» Work instruction:
Only the number is needed: how many lines of the entries below contain the word "Petrilli".

» Material supplied:
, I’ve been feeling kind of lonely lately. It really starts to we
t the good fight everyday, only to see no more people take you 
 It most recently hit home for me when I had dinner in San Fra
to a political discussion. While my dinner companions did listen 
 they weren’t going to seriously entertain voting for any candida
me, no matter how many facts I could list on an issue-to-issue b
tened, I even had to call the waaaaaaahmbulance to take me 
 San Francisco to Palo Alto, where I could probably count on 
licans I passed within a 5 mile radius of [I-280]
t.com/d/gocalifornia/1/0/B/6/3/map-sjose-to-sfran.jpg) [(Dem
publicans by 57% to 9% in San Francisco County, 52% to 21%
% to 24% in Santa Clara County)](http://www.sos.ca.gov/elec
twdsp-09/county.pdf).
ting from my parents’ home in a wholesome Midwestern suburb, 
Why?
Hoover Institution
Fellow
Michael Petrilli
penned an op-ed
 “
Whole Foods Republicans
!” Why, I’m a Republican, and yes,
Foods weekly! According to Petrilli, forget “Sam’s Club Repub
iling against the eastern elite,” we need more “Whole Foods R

--

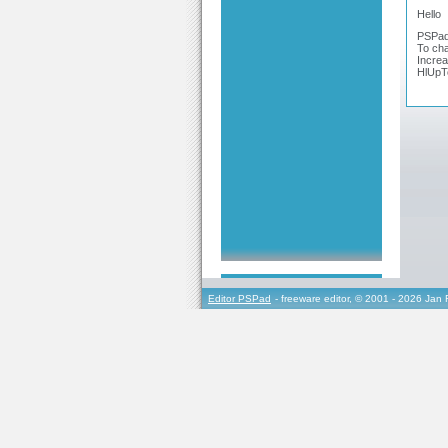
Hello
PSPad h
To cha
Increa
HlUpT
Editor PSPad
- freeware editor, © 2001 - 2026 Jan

» Task response:
2